Just seeing if Beeminder works for bringing me back on track. If you read this, please support me or give me a like or a comment or however it works on here. Obviously social support will increase the chances of success. I’m getting pretty bad with personal integrity, ie. sticking to any plan whatsoever. Therefore my metric is getting 3 things done per day on my Trello board which is set up in the format of Tony Robbins’ RPM. Chunking tasks. TheDuchess is one of the fun names I have for one of my roles (purposes) in life which is to be the female version of the Duke Kahanamoku, the greatest waterman that ever lived. Obviously I’ll never reach Olympic swimming greatness and introduce surfing to the rest of the world but that isn’t the point, it’s more the mental attitude and personality that I’d like to adopt. Commitment to being fit for the ocean and contributing to the community through surf lifesaving. However, this is only one of the several roles (purposes) I have on my Trello board.
The RPM has you giving groovy names to all your roles. A couple of my other names are Barefoot Babe (of Scott Pape’s Barefoot Investor) and Domestic Goddess. I have a total of 9 roles / goals / purposes in life… all with groovy names.
I hope to use this journal to remind myself of why I’m doing the Trello tasks and to stay on track if I’m about to veer off. Initially my WHY is that I’d like to feel fulfilled from day to day.
Oh thank you zedmango! RPM is Rapid Planning Method or Results Purpose Massive action plan. You just write down all the things on your to-do list and group them into themes. This is called “chunking”. Usually it ends up like: career, relationships, health, etc etc. So if you end up with a chunk of tasks and it’s all housework chores, you give yourself a groovy name to make it fun, like Domestic Goddess. I’m trying to buy a property so I call myself Property Mogul. I have a boyfriend & a dog I love so that list is called The G-GOAT & Furmum… short for greatest girlfriend of all time. Then I have Supergeek as I strive to be the geekiest scientist ever. Then Automated Income Architect for my online business activities. Then I have Fun Fun Fun and Relaxation. My problem is I get stuck in the YouTube and Facebook rabbit hole possibly all day and don’t even get done the things I truly enjoy like watching a movie or reading a book. I’m really hoping this method works to save me from the rabbit hole. I have $5 on the line.
Oh my gawd. I spent literally the entire day down the rabbit hole. Texting texts that will never be texted. I don’t want to talk about it in detail. What the heck is this behaviour? How will I guarantee this won’t happen tomorrow? Thank goodness for the Beeminder grace period. I’ll get this behaviour sorted out. Admittedly I have a history of addictive behaviour and I’m not going to try to fix that because it allows me this thing called hyperfocus which I can apply to big tasks like doing a post-grad university degree or doing an ironman triathlon. Things that take years of focus to do. I’ll figure this out. I have to. I just have to remember how I did it last time.

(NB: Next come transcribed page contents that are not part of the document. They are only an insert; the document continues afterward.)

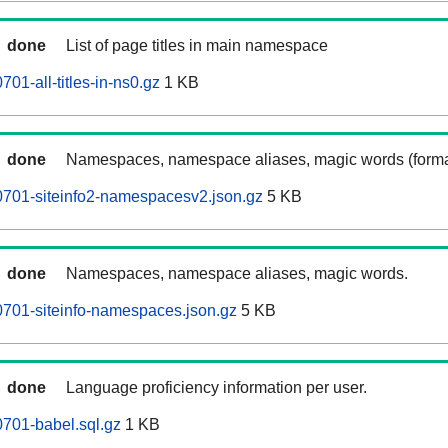
done
List of page titles in main namespace
01-all-titles-in-ns0.gz
1 KB
done
Namespaces, namespace aliases, magic words (forma
0701-siteinfo2-namespacesv2.json.gz
5 KB
done
Namespaces, namespace aliases, magic words.
701-siteinfo-namespaces.json.gz
5 KB
done
Language proficiency information per user.
701-babel.sql.gz
1 KB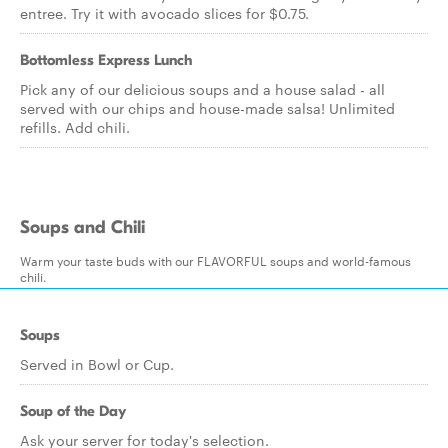
entree. Try it with avocado slices for $0.75.
Bottomless Express Lunch
Pick any of our delicious soups and a house salad - all
served with our chips and house-made salsa! Unlimited
refills. Add chili.
Soups and Chili
Warm your taste buds with our FLAVORFUL soups and world-famous
chili.
Soups
Served in Bowl or Cup.
Soup of the Day
Ask your server for today's selection.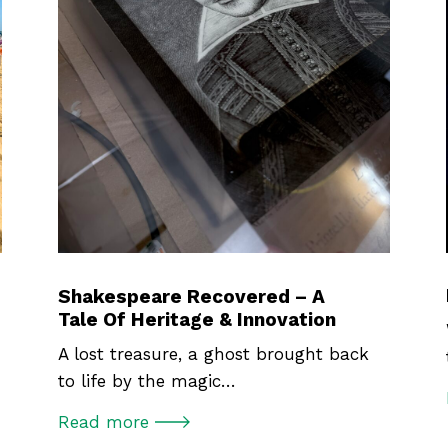
Shakespeare Recovered – A
Tale Of Heritage & Innovation
A lost treasure, a ghost brought back
to life by the magic…
Read more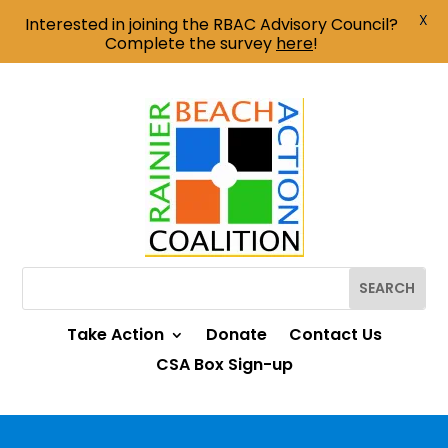
X
Interested in joining the RBAC Advisory Council?
Complete the survey
here
!
Take Action
Donate
Contact Us
CSA Box Sign-up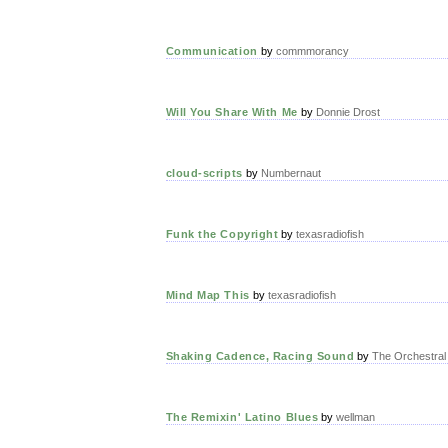
Communication
by
commmorancy
Will You Share With Me
by
Donnie Drost
cloud-scripts
by
Numbernaut
Funk the Copyright
by
texasradiofish
Mind Map This
by
texasradiofish
Shaking Cadence, Racing Sound
by
The Orchestral
The Remixin' Latino Blues
by
wellman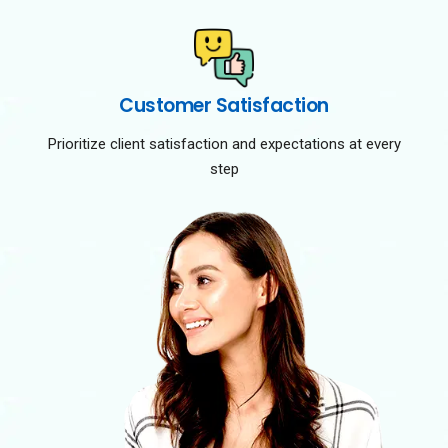
Customer Satisfaction
Prioritize client satisfaction and expectations at every
step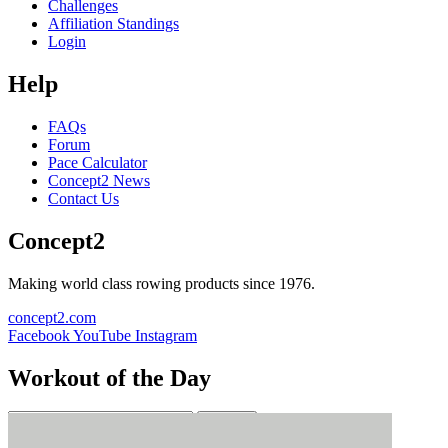
Challenges
Affiliation Standings
Login
Help
FAQs
Forum
Pace Calculator
Concept2 News
Contact Us
Concept2
Making world class rowing products since 1976.
concept2.com
Facebook
YouTube
Instagram
Workout of the Day
Sign up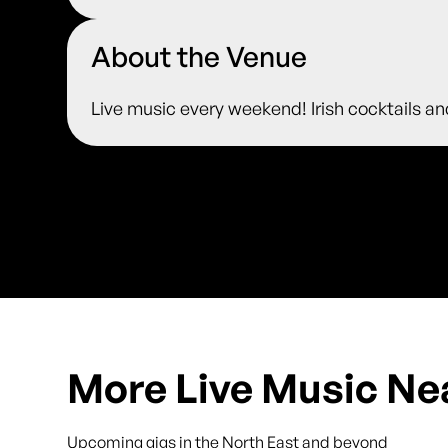
About the Venue
Live music every weekend! Irish cocktails an
More Live Music Ne
Upcoming gigs in the North East and beyond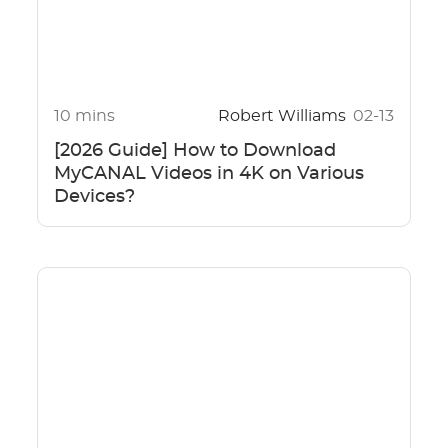
10 mins
Robert Williams
02-13
[2026 Guide] How to Download
MyCANAL Videos in 4K on Various
Devices?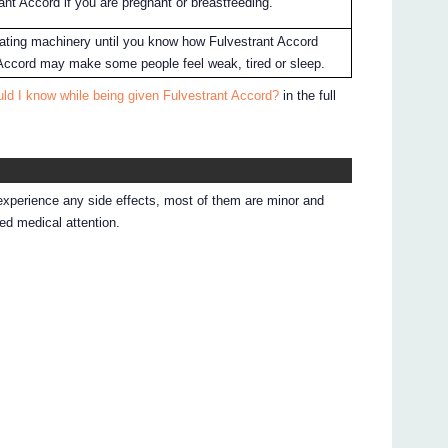
ant Accord if you are pregnant or breastfeeding.
erating machinery until you know how Fulvestrant Accord
 Accord may make some people feel weak, tired or sleep.
ld I know while being given Fulvestrant Accord?
in the full
 experience any side effects, most of them are minor and
d medical attention.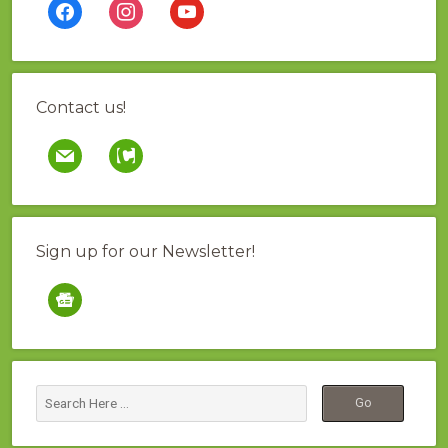
facebook
instagram
youtube
Contact us!
mail
contao
Sign up for our Newsletter!
google-
news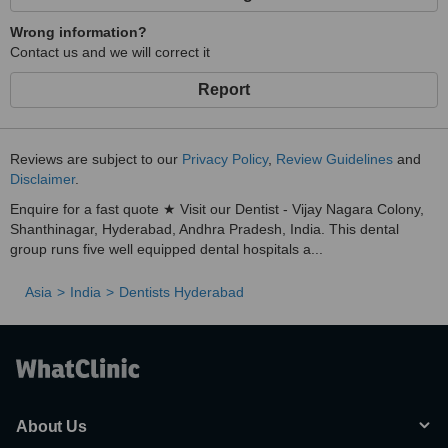
Wrong information?
Contact us and we will correct it
Report
Reviews are subject to our
Privacy Policy
,
Review Guidelines
and
Disclaimer
.
Enquire for a fast quote ★ Visit our Dentist - Vijay Nagara Colony,
Shanthinagar, Hyderabad, Andhra Pradesh, India. This dental
group runs five well equipped dental hospitals a...
Asia
India
Dentists Hyderabad
About Us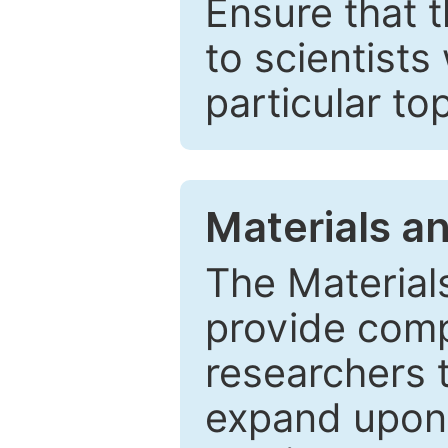
Ensure that 
to scientists
particular to
Materials a
The Material
provide comp
researchers t
expand upon 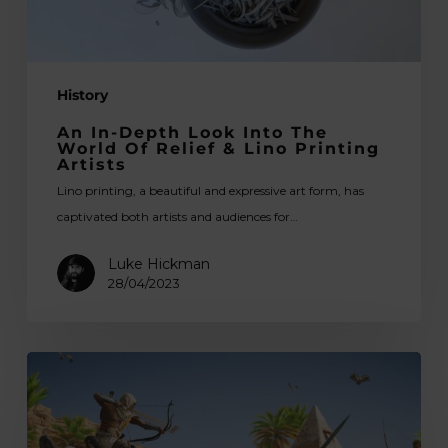
Relief
&
Lino
History
Printing
Artists
An In-Depth Look Into The
World Of Relief & Lino Printing
Artists
Lino printing, a beautiful and expressive art form, has
captivated both artists and audiences for…
Luke Hickman
28/04/2023
The
Art
Behind
the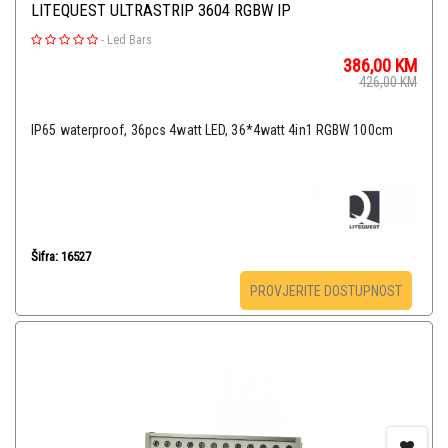
LITEQUEST ULTRASTRIP 3604 RGBW IP
-
Led Bars
386,00
KM
426,00
KM
IP65 waterproof, 36pcs 4watt LED, 36*4watt 4in1 RGBW 100cm
Šifra: 16527
PROVJERITE DOSTUPNOST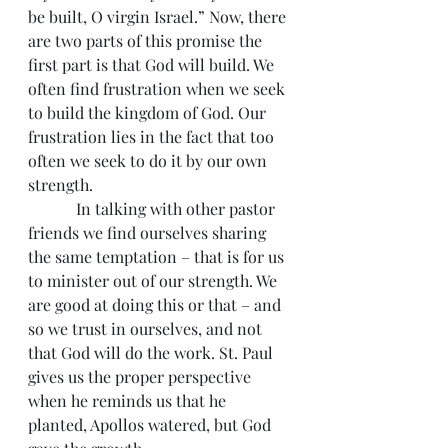
be built, O virgin Israel.” Now, there 
are two parts of this promise the 
first part is that God will build. We 
often find frustration when we seek 
to build the kingdom of God. Our 
frustration lies in the fact that too 
often we seek to do it by our own 
strength.
            In talking with other pastor 
friends we find ourselves sharing 
the same temptation – that is for us 
to minister out of our strength. We 
are good at doing this or that – and 
so we trust in ourselves, and not 
that God will do the work. St. Paul 
gives us the proper perspective 
when he reminds us that he 
planted, Apollos watered, but God 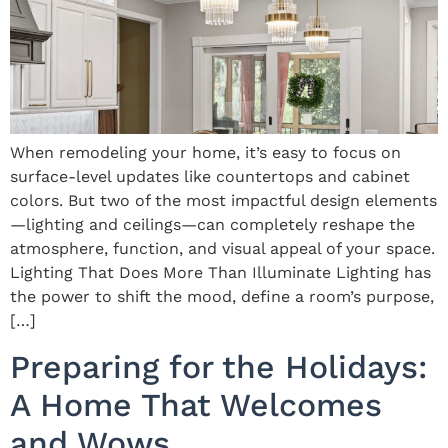
When remodeling your home, it’s easy to focus on
surface-level updates like countertops and cabinet
colors. But two of the most impactful design elements
—lighting and ceilings—can completely reshape the
atmosphere, function, and visual appeal of your space.
Lighting That Does More Than Illuminate Lighting has
the power to shift the mood, define a room’s purpose,
[…]
Preparing for the Holidays:
A Home That Welcomes
and Wows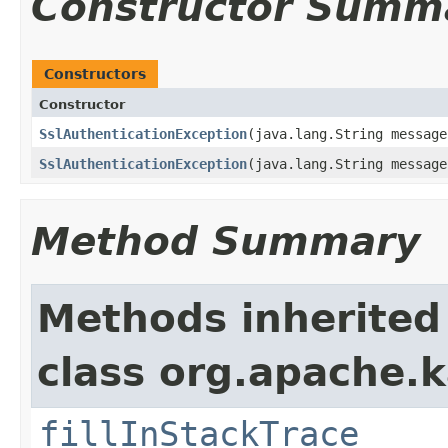
Constructor Summ
Constructors
Constructor
SslAuthenticationException
​(java.lang.String message
SslAuthenticationException
​(java.lang.String messag
Method Summary
Methods inherited
class org.apache.
fillInStackTrace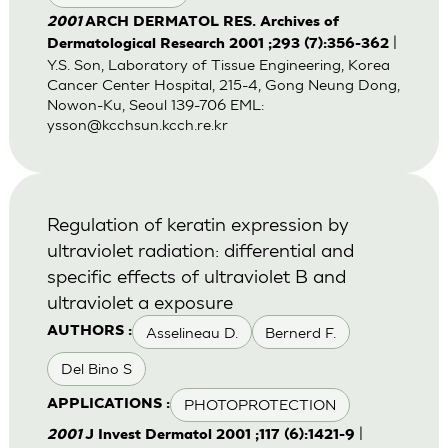
2001
ARCH DERMATOL RES. Archives of
|
Dermatological Research 2001 ;293 (7):356-362
Y.S. Son, Laboratory of Tissue Engineering, Korea
Cancer Center Hospital, 215-4, Gong Neung Dong,
Nowon-Ku, Seoul 139-706 EML:
ysson@kcchsun.kcch.re.kr
Regulation of keratin expression by
ultraviolet radiation: differential and
specific effects of ultraviolet B and
ultraviolet a exposure
Asselineau D.
Bernerd F.
AUTHORS :
Del Bino S
PHOTOPROTECTION
APPLICATIONS :
|
2001
J Invest Dermatol 2001 ;117 (6):1421-9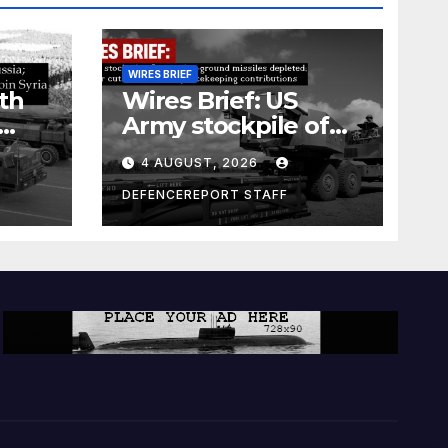
WIRES BRIEF
th
Wires Brief: US
Army stockpile of
ground-to-ground
4 AUGUST, 2026
missiles depleted;
Further cuts to
DEFENCEREPORT STAFF
s
Canadian
a as
peacekeeping
rism
contributions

Much better day today. I downloaded a giant countdown timer on my iPad and had it countdown the time until the end of the day and also until I finish up at my current job which is about 109 days. That puts things into perspective. I’m going to do a quick 5 min style journal.
I’m grateful for 1) coffee out with my dog and having her sit there quietly and not disrupt anyone 2) new ski erg at the gym 3) boyfriend who did not freak out when I bought us a “couples will kit”. Things I could have done better today. 1) Maybe done a bit more food prep 2) started the financial folder 3) not dicked around with browser & YouTube. Things I did well 1) started straight on my tasks without even having breakfast 2) high fiving at the gym 3) keeping out of the surf when I don’t need to be in there 4) Did many things I enjoyed. Tomorrow I have swimming squad, cyclone Oma approaching, night shift, a giant hole on the street outside my house, Crossfit Open announcement. I’d love to make a start on my financials folder amd will, list all my debts and exactly how much they are and figure out a way to pay them. Also any anticipated expenses like car-related costs. It would also be great if I knew what my future career was going to be. Beeminder tasks done for the day I believe. I’m going to make a slight modification. Instead of 3 Trello tasks per day, I’m going to go for 15 tasks per week. I must must must do my transfusion survey tomorrow. As the champion of RCPA scheduling, supergeek scientist, it would be against my constitution to miss this QA deadline.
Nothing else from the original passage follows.